The economic and political sanctions regimen the Trump Administration has placed on North Korea and its corporate enablers may help undermine one of the dictatorship's most important industries: its global organized crime operation.

Military and diplomatic analysts agree that criminal organizations influence several ongoing wars. But crime syndicate participation is rarely a decisive factor.

However, trans-national narcotics trafficking organizations like Mexico's notorious drug cartels have the financial resources to bribe key government and law enforcement officials. They can also hire gunmen with military-level combat skills and arm these gunmen with better weapons than the federal police.

The drug lords then employ their gunmen against competing gangs in turf wars for smuggling routes and against Mexican security forces. Their gunmen kill citizens in order to intimidate the populace. By scaring the locals into silence the gangs obtain "freedom of action" to protect turf, move drugs into the U.S. and Canada, and extort money from legitimate businesses.

Military-grade firepower and the targeting of citizens and security forces is why Mexico's drug war is sometimes called a "criminal insurgency." So far, the drug cartels don't want to become the government, the goal of a classic rebellion. Drug lords want to co-opt and weaken government with cash and violence. Criminal profit is their goal.

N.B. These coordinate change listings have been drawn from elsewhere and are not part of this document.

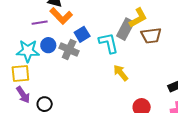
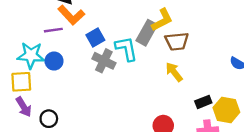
purple line: (40, 23) -> (53, 30), moved
blue circle: (48, 45) -> (54, 61), moved
gray cross: (69, 50) -> (104, 61), moved
yellow arrow: (121, 73) -> (174, 72), moved

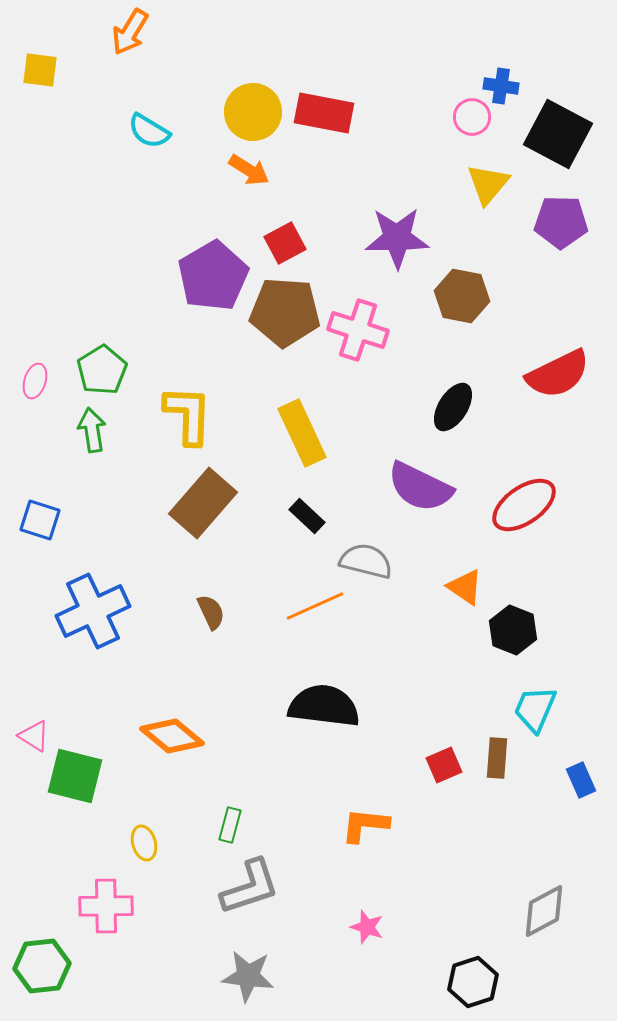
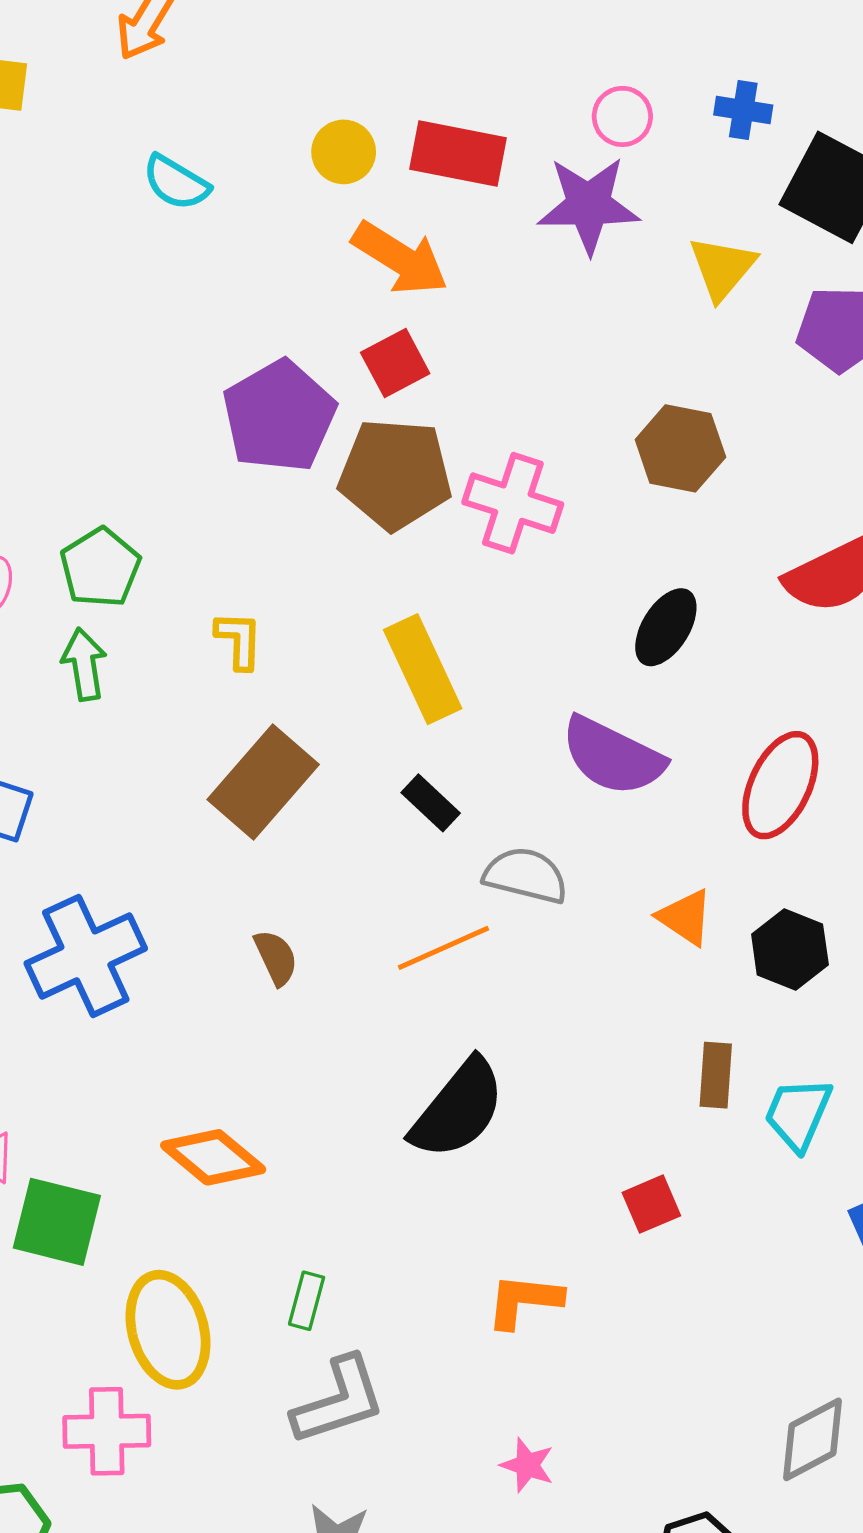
yellow circle: (253, 112) -> (344, 152), size x0.7
pink circle: (472, 117) -> (622, 116), moved
orange arrow: (249, 170) -> (400, 258), moved, size x1.5
purple star: (397, 238) -> (589, 205), moved
yellow L-shape: (188, 415) -> (239, 640), size x0.6
red ellipse: (524, 505) -> (780, 785), turned -30
black hexagon: (513, 630) -> (790, 949), moved
black semicircle: (324, 706) -> (458, 1109), turned 122
brown rectangle: (497, 758) -> (716, 1075), moved
yellow ellipse: (144, 843) -> (168, 1330), size x2.0

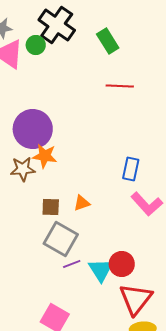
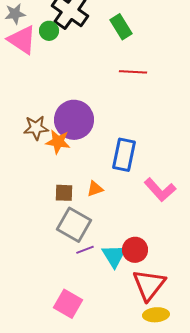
purple circle: (33, 129) -> (74, 120), moved
brown star: (23, 169) -> (36, 128), moved
blue rectangle: (131, 169) -> (124, 155), moved, size x1.4

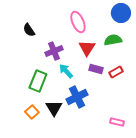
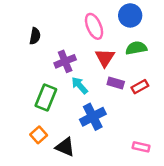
blue circle: (121, 13) -> (130, 15), moved
black semicircle: (29, 30) -> (35, 36), turned -136
black triangle: (54, 108) -> (65, 147), moved, turned -36

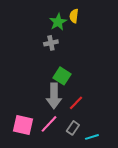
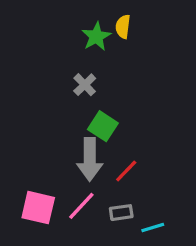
gray cross: (51, 43) -> (85, 85), moved, turned -32
gray rectangle: (73, 128) -> (121, 213), turned 48

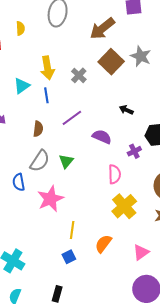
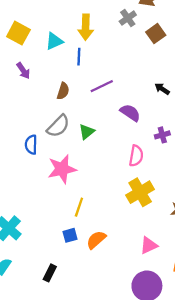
brown square: (111, 62) -> (156, 34), size x0.7
gray cross: (79, 75) -> (128, 18), moved
orange semicircle: (103, 244) -> (96, 240), moved

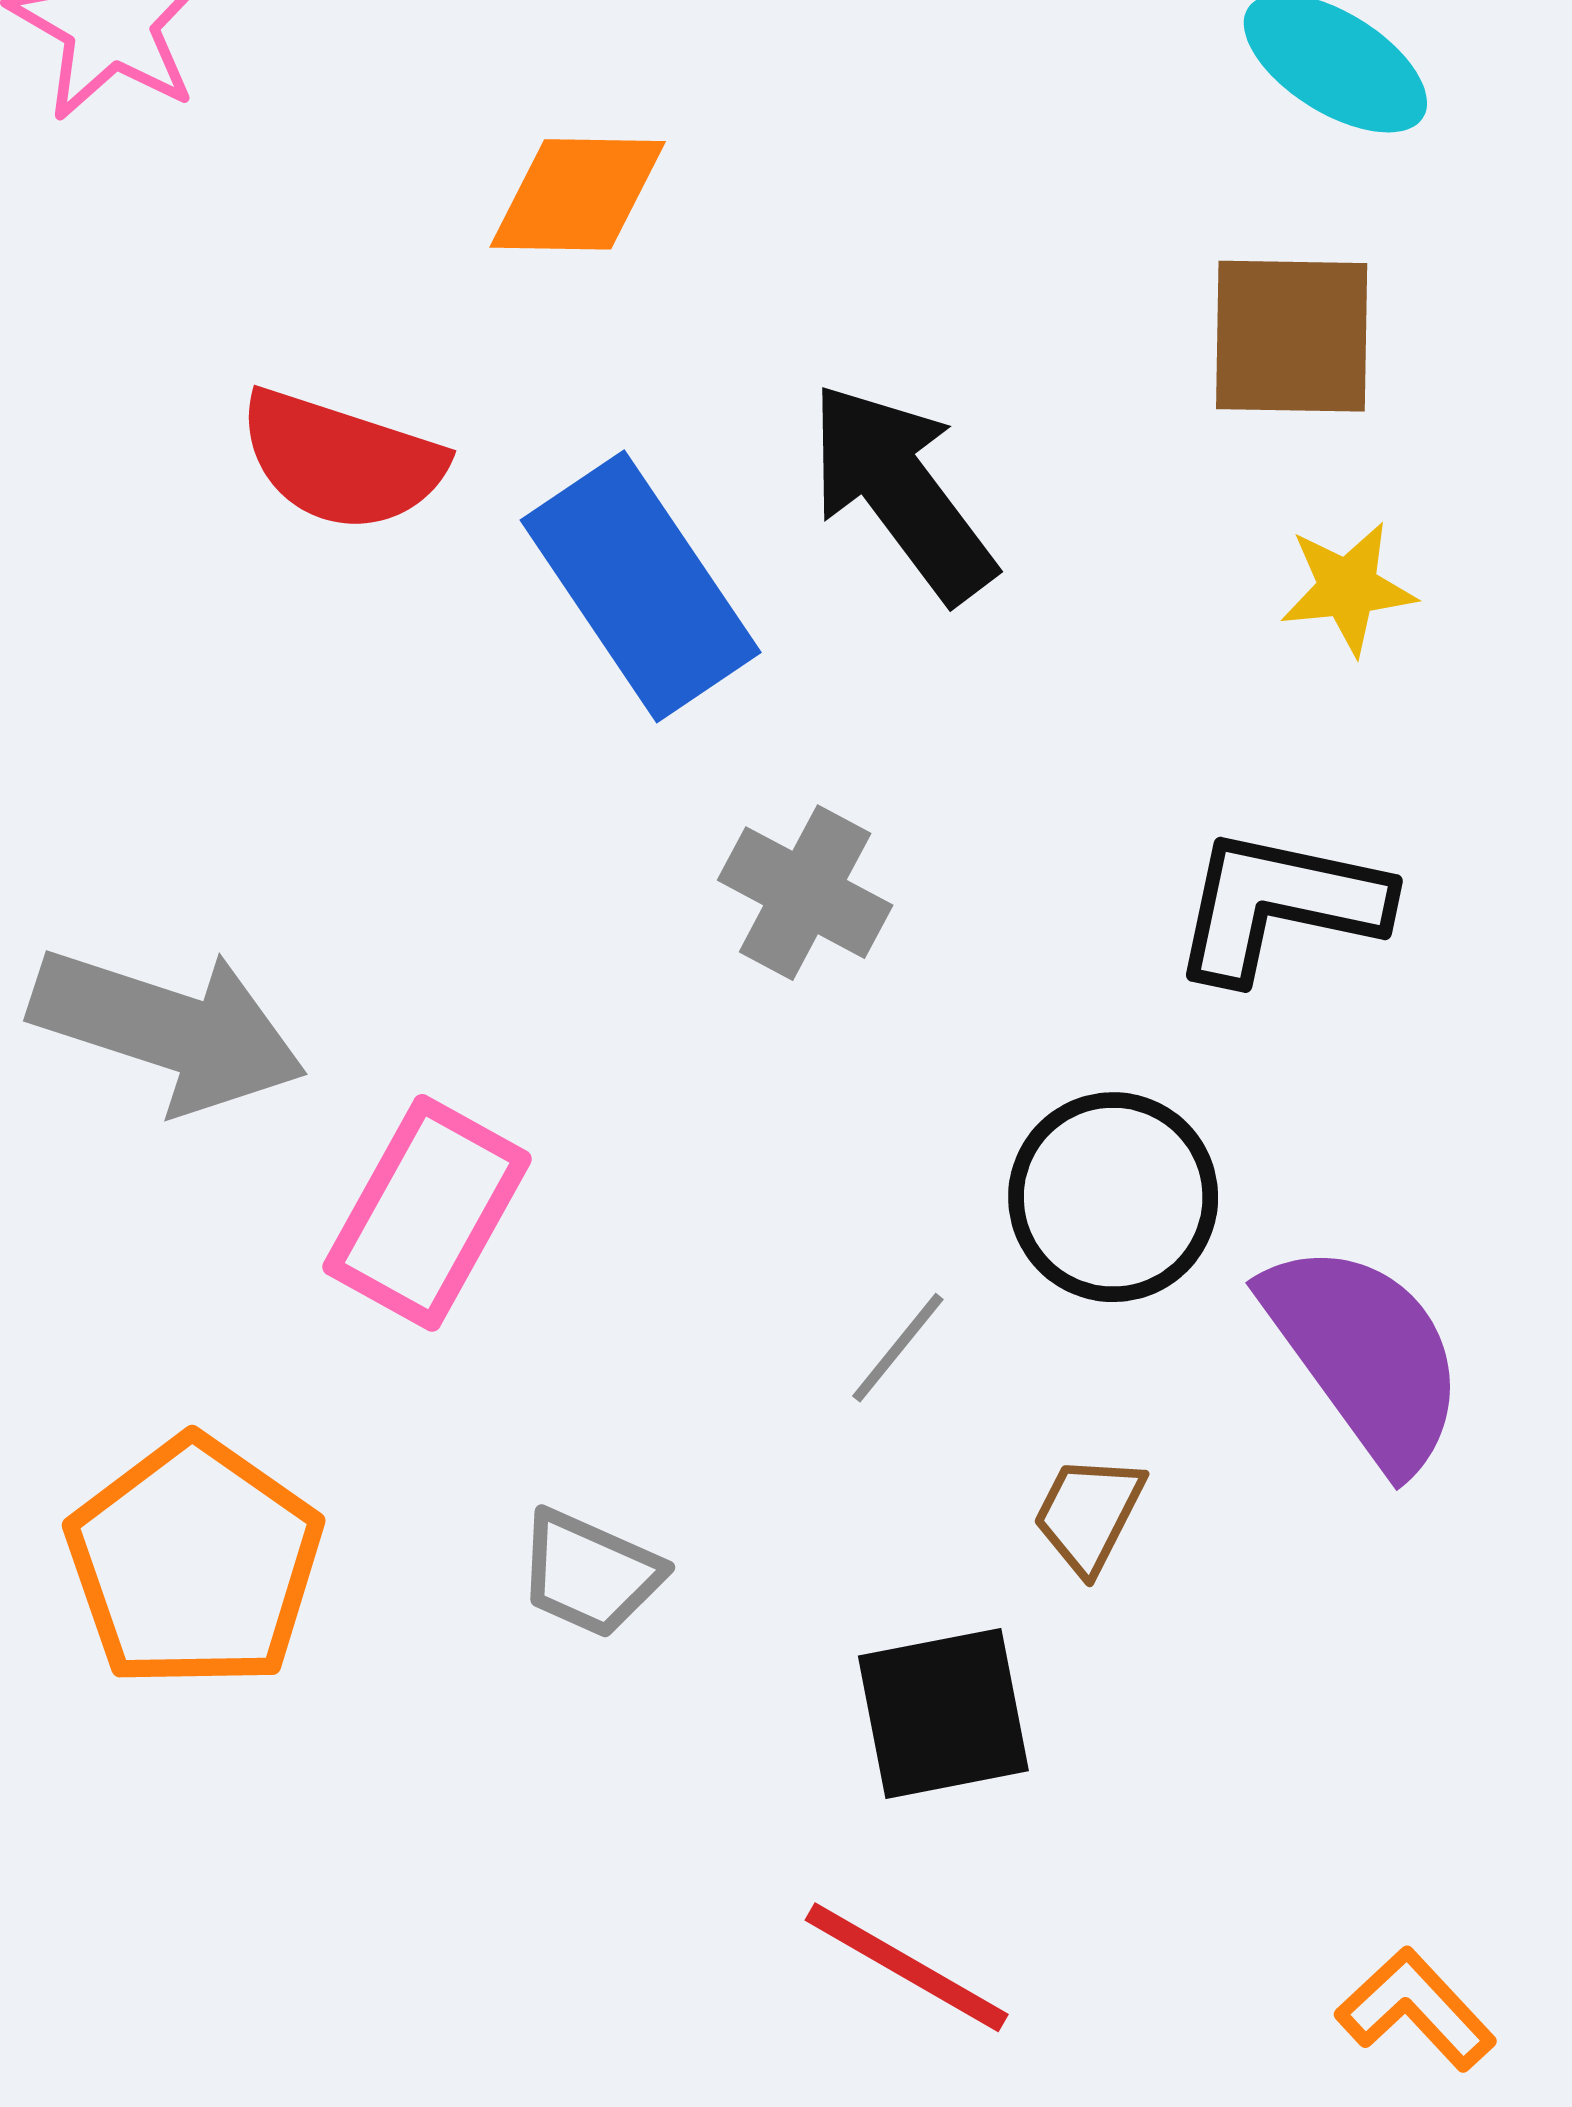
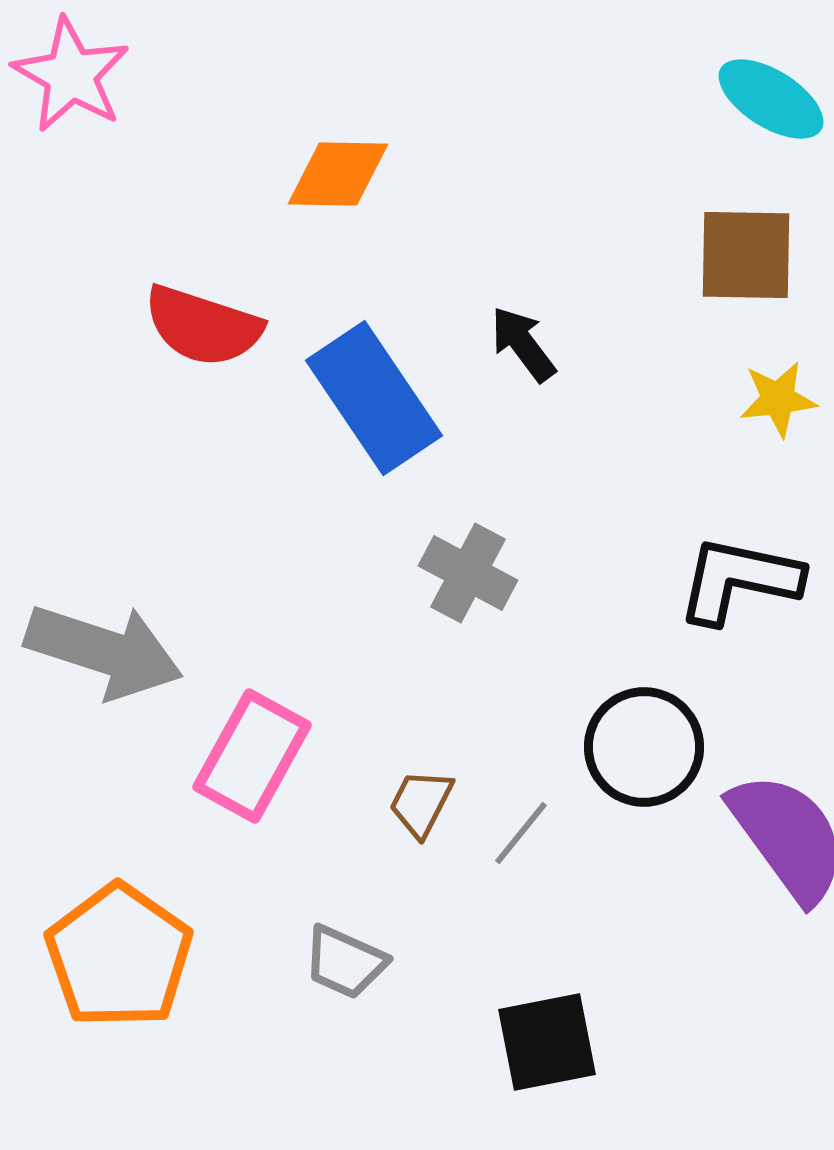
black arrow: (901, 492) -> (523, 344), size x0.6
brown trapezoid: (1089, 1514) -> (421, 803), moved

Then there's North Korea. The Kim regime, now run by dictator Kim Jong Un, is truly a criminal state where crime is a major source of hard currency. The criminals are the government.

This is not a secret. For at least four decades, numerous nations and international organizations have bewailed North Korean criminal operations, to include money laundering, counterfeiting and drug trafficking.

In 2010, the U.S. Army War College's Strategic Studies Institute aptly described North Korea's peculiar situation as "criminal sovereignty" unique in the world's "national security arena." The Kim regime "uses state sovereignty to protect itself from external interference in its domestic affairs while dedicating a portion of its government to carrying out illicit international activities in defiance of international law and the domestic laws of numerous other nations."

The regime uses an office called Central Committee Bureau 39 to coordinate most of the criminal operations. It also maintains contacts with other organized criminal groups. This is one reason investigators believe North Korean has supplied other criminal groups with intelligence information as well as transport services.

North Korea deals and ships heroin throughout Asia. It supplies drug-abusing factory workers in neighboring China with methamphetamines. Bureau 39 operates cigarette and exotic animal smuggling schemes and smuggles weapons worldwide. In February 2017, media reported that North Korea had shipped encrypted communications systems and man-portable anti-aircraft missiles to unnamed countries in Asia and Africa.

North Korea's Foreign Ministry doubles as a Bureau 39 smuggling front. North Korea's North African embassies allegedly smuggle illicit rhino horn and elephant ivory, natural products much-prized in Asia. Their diplomats also smuggle Congolese gold. Often criminal proceeds literally pay North Korean embassy bills.

Reducing and potentially eliminating North Korea's lucrative money laundering operations was one goal of the harsh sanctions the Trump Administration placed on several Chinese and Russian financial entities. The U.S. called China's Bank of Dandong a money-laundering front. (The city of Dandong is just across the Yalu River from North Korea.) This September many major Chinese banks suspended work for North Korea, fearing targeted U.S. sanctions.

U.S. investigators alleged that Colombian and Mexican drug cartels have laundered money through unscrupulous Chinese banks. Cartel money buys Chinese merchandise, which is shipped to another nation and sold. The same tricks works for laundering North Korean funds.

Where does the money from the regime's organized criminal operations go?

The cash definitely supports Kim Jong Un's lavish lifestyle and buys luxury goods for his inner circle. But the funds also help purchase equipment, tools, raw materials and finished goods that advance North Korea's nuclear weapons and ballistic missile programs.

That means America definitely has a national security interest in fighting North Korean crime.